The Lightning Thief: The Percy Jackson Musical
Book by Joe Tracz, music and lyrics by Rob Rokicki, adapted from the book, The Lightning Thief by Rick Riordan
Longacre Theatre, New York
As most visitors to the Longacre Theatre will be well aware, Percy Jackson is the youthful star of a series of popular novels for teens by Rick Riordan, not to mention a film and now this musical.
The current incarnation, directed by Stephen Brackett, started life off-Broadway and proved so popular with young audiences that it has stepped up to the top league.
Even so, the production rather betrays its origins, looking more like an enlarged version of the original than an all-singing, all-dancing blockbuster designed or redesigned for a major stage. That is not necessarily to denigrate a show that does exactly what its legions of fans will expect.
For two hours, a cast of seven supported by a rock band exude energy and enthusiasm, doing their best to fill the large stage as they relate a story set amongst American kids today but with strong echoes of Greek mythology.
The protagonist, played by Chris McCarrell, is a rather nerdy youngster who suffers from ADHD and dyslexia. Having literally lost his father, his mother, played by the tuneful Jalynn Steele, also passes.
As a result, the lad ends up in a summer camp for demigods where he meets and befriends two other misfits, Kristin Stokes as Annabeth and Jorrel Javier playing Grover.
As becomes apparent, these are not your usual kids because they come into the category of “half-bloods”, since in each case one of their parents is mortal and the other a god.

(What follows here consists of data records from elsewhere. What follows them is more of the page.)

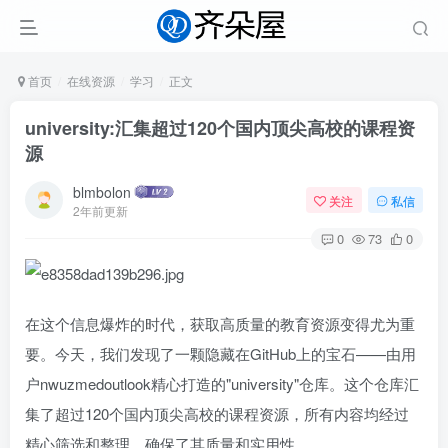
首页
在线资源
学习
正文
university:汇集超过120个国内顶尖高校的课程资
源
blmbolon
关注
私信
2年前更新
0
73
0
在这个信息爆炸的时代，获取高质量的教育资源变得尤为重
要。今天，我们发现了一颗隐藏在GitHub上的宝石——由用
户nwuzmedoutlook精心打造的"university"仓库。这个仓库汇
集了超过120个国内顶尖高校的课程资源，所有内容均经过
精心筛选和整理，确保了其质量和实用性。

It takes time but our semi-mythical Clark Kent discovers that his father is none other than Poseidon, God of the Sea.
Following a series of unfortunate occurrences, most of the spectacle injected thanks to the efforts of lighting designer David Lander plus some simple puppets, the trio sets off on a quest to find Hades in the Underworld.
This is the set-up for a relatively thrilling adventure that will keep the kids happy, while providing enough entertainment to ensure that adult companions are on board too.
The music is always lively with some high points, especially when Kristin Stokes sings about “My Grand Plan” and then the whole company bring the final curtain down with their challenge to “Bring on the Monsters”.
While The Lightning Thief may not be high art, it is entertaining and educational, primarily because while there are willing Percy Jackson and his pals on to overcome a series of challenges and baddies, kids will also painlessly learn the rudiments of Greek mythology.